Dataset content:
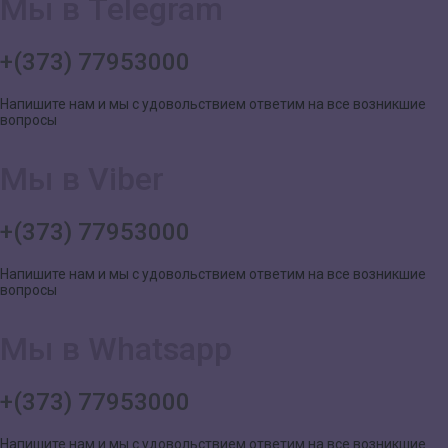
Мы в Telegram
+(373) 77953000
Напишите нам и мы с удовольствием ответим на все возникшие
вопросы
Мы в Viber
+(373) 77953000
Напишите нам и мы с удовольствием ответим на все возникшие
вопросы
Мы в Whatsapp
+(373) 77953000
Напишите нам и мы с удовольствием ответим на все возникшие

Exercise:
Only the pictures are to be left out; all other material is to be output exactly.

Your response:
Мы в Telegram
+(373) 77953000
Напишите нам и мы с удовольствием ответим на все возникшие
вопросы
Мы в Viber
+(373) 77953000
Напишите нам и мы с удовольствием ответим на все возникшие
вопросы
Мы в Whatsapp
+(373) 77953000
Напишите нам и мы с удовольствием ответим на все возникшие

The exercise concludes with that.